(Items from a dataset)
● ● ● ● ● ● ●

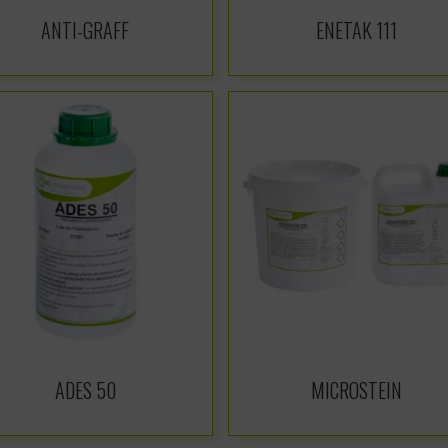
ANTI-GRAFF
ENETAK 111
ADES 50
MICROSTEIN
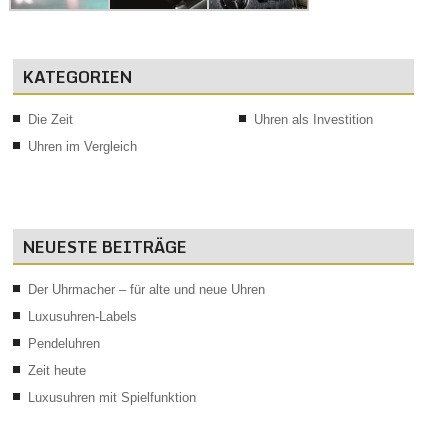
KATEGORIEN
Die Zeit
Uhren als Investition
Uhren im Vergleich
NEUESTE BEITRÄGE
Der Uhrmacher – für alte und neue Uhren
Luxusuhren-Labels
Pendeluhren
Zeit heute
Luxusuhren mit Spielfunktion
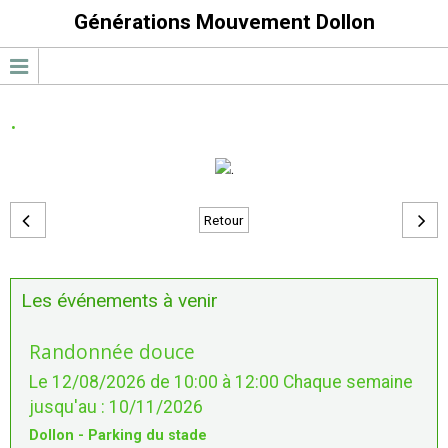
Générations Mouvement Dollon
.
Retour
Les événements à venir
Randonnée douce
Le 12/08/2026
de 10:00
à 12:00
Chaque semaine
jusqu'au : 10/11/2026
Dollon - Parking du stade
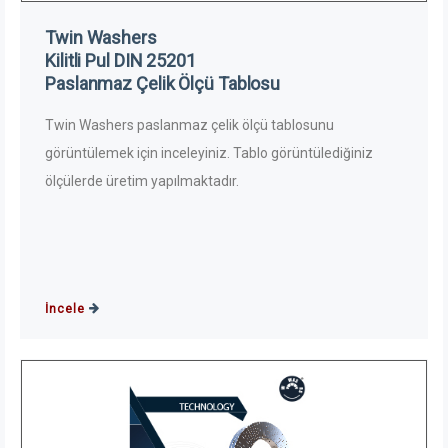
Twin Washers
Kilitli Pul DIN 25201
Paslanmaz Çelik Ölçü Tablosu
Twin Washers paslanmaz çelik ölçü tablosunu
görüntülemek için inceleyiniz. Tablo görüntülediğiniz
ölçülerde üretim yapılmaktadır.
İncele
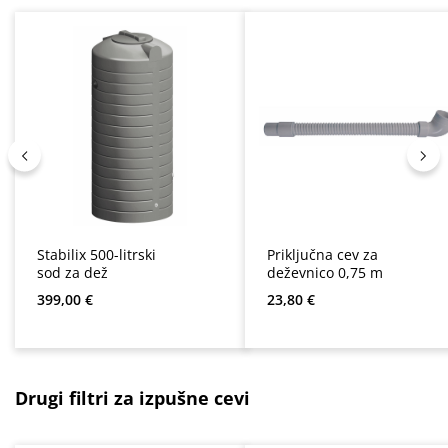
Stabilix 500-litrski
Priključna cev za
sod za dež
deževnico 0,75 m
Redna cena:
Redna cena:
399,00 €
23,80 €
Preskoči galerijo izdelkov
Drugi filtri za izpušne cevi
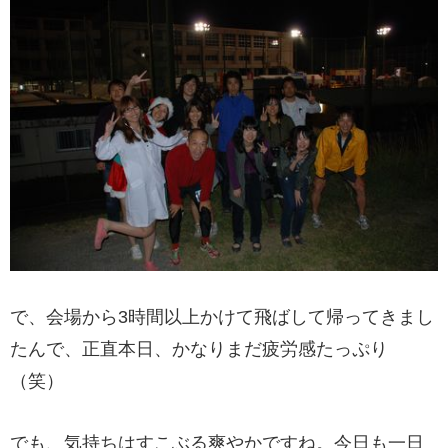
で、会場から3時間以上かけて飛ばして帰ってきまし
たんで、正直本日、かなりまだ疲労感たっぷり
（笑）
でも、気持ちはすこぶる爽やかですね。今日も一日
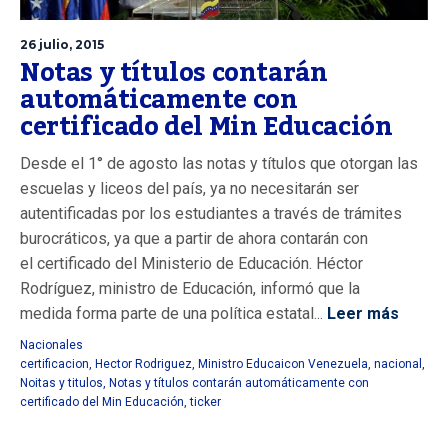
26 julio, 2015
Notas y títulos contarán
automáticamente con
certificado del Min Educación
Desde el 1° de agosto las notas y títulos que otorgan las
escuelas y liceos del país, ya no necesitarán ser
autentificadas por los estudiantes a través de trámites
burocráticos, ya que a partir de ahora contarán con
el certificado del Ministerio de Educación. Héctor
Rodríguez, ministro de Educación, informó que la
medida forma parte de una política estatal...
Leer más
Nacionales
certificacion
,
Hector Rodriguez
,
Ministro Educaicon Venezuela
,
nacional
,
Noitas y titulos
,
Notas y títulos contarán automáticamente con
certificado del Min Educación
,
ticker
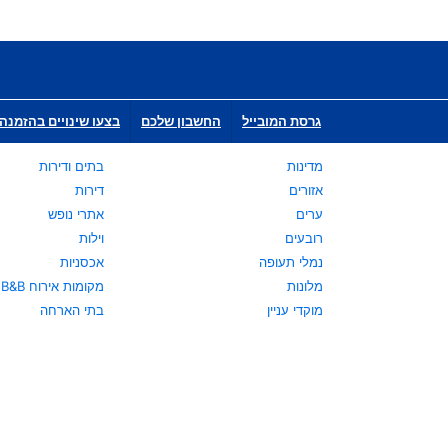
גרסת המובייל
החשבון שלכם
בצעו שינויים בהזמנה 
מדינות
בתים ודירות
אזורים
דירות
ערים
אתרי נופש
רובעים
וילות
נמלי תעופה
אכסניות
מלונות
מקומות אירוח B&B
מוקדי עניין
בתי הארחה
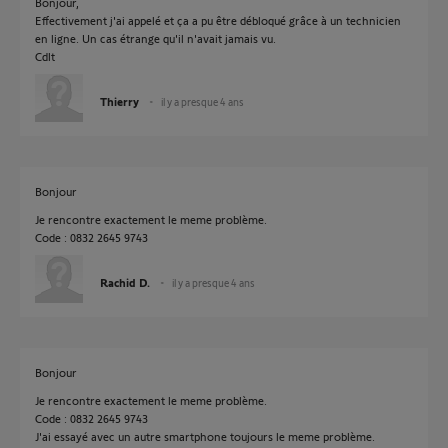
Bonjour,
Effectivement j'ai appelé et ça a pu être débloqué grâce à un technicien
en ligne. Un cas étrange qu'il n'avait jamais vu.
Cdlt
Thierry
il y a presque 4 ans
Bonjour
Je rencontre exactement le meme problème.
Code : 0832 2645 9743
Rachid D.
il y a presque 4 ans
Bonjour
Je rencontre exactement le meme problème.
Code : 0832 2645 9743
J'ai essayé avec un autre smartphone toujours le meme problème.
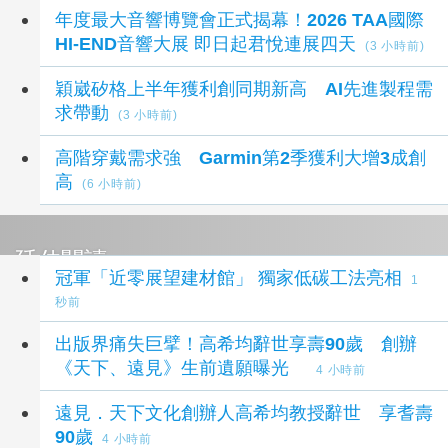
年度最大音響博覽會正式揭幕！2026 TAA國際
HI-END音響大展 即日起君悅連展四天
(3 小時前)
穎崴矽格上半年獲利創同期新高 AI先進製程需
求帶動
(3 小時前)
高階穿戴需求強 Garmin第2季獲利大增3成創
高
(6 小時前)
延伸閱讀
冠軍「近零展望建材館」 獨家低碳工法亮相
1
秒前
出版界痛失巨擘！高希均辭世享壽90歲 創辦
《天下、遠見》生前遺願曝光
4 小時前
遠見．天下文化創辦人高希均教授辭世 享耆壽
90歲
4 小時前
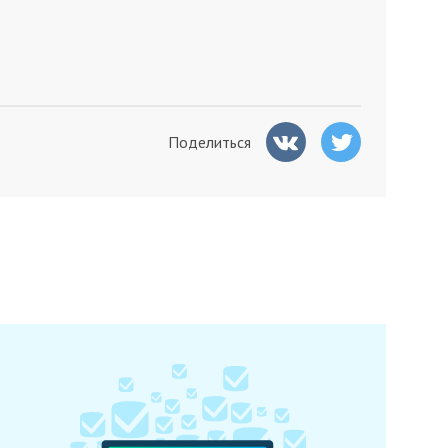
Поделиться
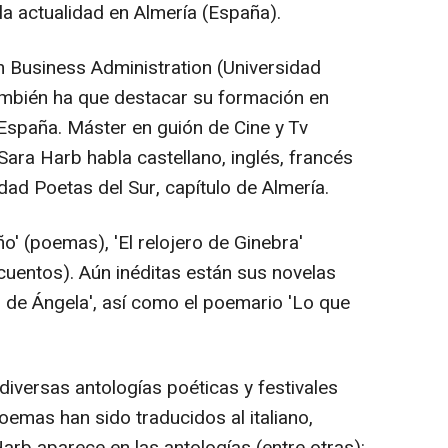
 la actualidad en Almería (España).
en Business Administration (Universidad
También ha que destacar su formación en
España. Máster en guión de Cine y Tv
 Sara Harb habla castellano, inglés, francés
idad Poetas del Sur, capítulo de Almería.
o' (poemas), 'El relojero de Ginebra'
cuentos). Aún inéditas están sus novelas
l de Ángela', así como el poemario 'Lo que
 diversas antologías poéticas y festivales
oemas han sido traducidos al italiano,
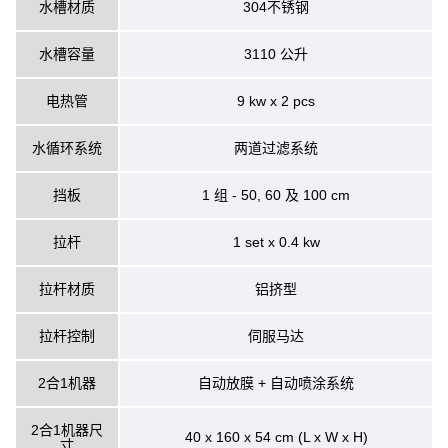
水槽材质
304不锈钢
水槽容量
3110 公升
电热管
9 kw x 2 pcs
水循环系统
两道过滤系统
挡板
1 组 - 50, 60 及 100 cm
拉杆
1 set x 0.4 kw
拉杆材质
铝挤型
拉杆控制
伺服马达
2合1机器
自动放膜 + 自动喷涂系统
2合1机器尺
40 x 160 x 54 cm (L x W x H)
寸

● ● ● ● ● ● ●

Problem statement:
The pictures alone are to be left out when the data above is copied; all else must match exactly.

Solution below:
ANTI-GRAFF
ENETAK 111
ADES 50
MICROSTEIN
KATEGORIEN
Die Zeit
Uhren als Investition
Uhren im Vergleich
NEUESTE BEITRÄGE
Der Uhrmacher – für alte und neue Uhren
Luxusuhren-Labels
Pendeluhren
Zeit heute
Luxusuhren mit Spielfunktion
Générations Mouvement Dollon
.
Retour
Les événements à venir
Randonnée douce
Le 12/08/2026
de 10:00
à 12:00
Chaque semaine
jusqu'au : 10/11/2026
Dollon - Parking du stade
Twin Washers
Kilitli Pul DIN 25201
Paslanmaz Çelik Ölçü Tablosu
Twin Washers paslanmaz çelik ölçü tablosunu
görüntülemek için inceleyiniz. Tablo görüntülediğiniz
ölçülerde üretim yapılmaktadır.
İncele
Stabilix 500-litrski
Priključna cev za
sod za dež
deževnico 0,75 m
Redna cena:
Redna cena:
399,00 €
23,80 €
Preskoči galerijo izdelkov
Drugi filtri za izpušne cevi
で、会場から3時間以上かけて飛ばして帰ってきまし
たんで、正直本日、かなりまだ疲労感たっぷり
（笑）
でも、気持ちはすこぶる爽やかですね。今日も一日
26 julio, 2015
Notas y títulos contarán
automáticamente con
certificado del Min Educación
Desde el 1° de agosto las notas y títulos que otorgan las
escuelas y liceos del país, ya no necesitarán ser
autentificadas por los estudiantes a través de trámites
burocráticos, ya que a partir de ahora contarán con
el certificado del Ministerio de Educación. Héctor
Rodríguez, ministro de Educación, informó que la
medida forma parte de una política estatal...
Leer más
Nacionales
certificacion
,
Hector Rodriguez
,
Ministro Educaicon Venezuela
,
nacional
,
Noitas y titulos
,
Notas y títulos contarán automáticamente con
certificado del Min Educación
,
ticker
גרסת המובייל
החשבון שלכם
בצעו שינויים בהזמנה 
מדינות
בתים ודירות
אזורים
דירות
ערים
אתרי נופש
רובעים
וילות
נמלי תעופה
אכסניות
מלונות
מקומות אירוח B&B
מוקדי עניין
בתי הארחה
Bonjour,
Effectivement j'ai appelé et ça a pu être débloqué grâce à un technicien
en ligne. Un cas étrange qu'il n'avait jamais vu.
Cdlt
Thierry
il y a presque 4 ans
Bonjour
Je rencontre exactement le meme problème.
Code : 0832 2645 9743
Rachid D.
il y a presque 4 ans
Bonjour
Je rencontre exactement le meme problème.
Code : 0832 2645 9743
J'ai essayé avec un autre smartphone toujours le meme problème.
年度最大音響博覽會正式揭幕！2026 TAA國際
HI-END音響大展 即日起君悅連展四天
(3 小時前)
穎崴矽格上半年獲利創同期新高 AI先進製程需
求帶動
(3 小時前)
高階穿戴需求強 Garmin第2季獲利大增3成創
高
(6 小時前)
延伸閱讀
冠軍「近零展望建材館」 獨家低碳工法亮相
1
秒前
出版界痛失巨擘！高希均辭世享壽90歲 創辦
《天下、遠見》生前遺願曝光
4 小時前
遠見．天下文化創辦人高希均教授辭世 享耆壽
90歲
4 小時前
Поделиться
 la actualidad en Almería (España).
en Business Administration (Universidad
También ha que destacar su formación en
España. Máster en guión de Cine y Tv
 Sara Harb habla castellano, inglés, francés
idad Poetas del Sur, capítulo de Almería.
o' (poemas), 'El relojero de Ginebra'
cuentos). Aún inéditas están sus novelas
l de Ángela', así como el poemario 'Lo que
 diversas antologías poéticas y festivales
oemas han sido traducidos al italiano,
水槽材质
304不锈钢
水槽容量
3110 公升
电热管
9 kw x 2 pcs
水循环系统
两道过滤系统
挡板
1 组 - 50, 60 及 100 cm
拉杆
1 set x 0.4 kw
拉杆材质
铝挤型
拉杆控制
伺服马达
2合1机器
自动放膜 + 自动喷涂系统
2合1机器尺
40 x 160 x 54 cm (L x W x H)
寸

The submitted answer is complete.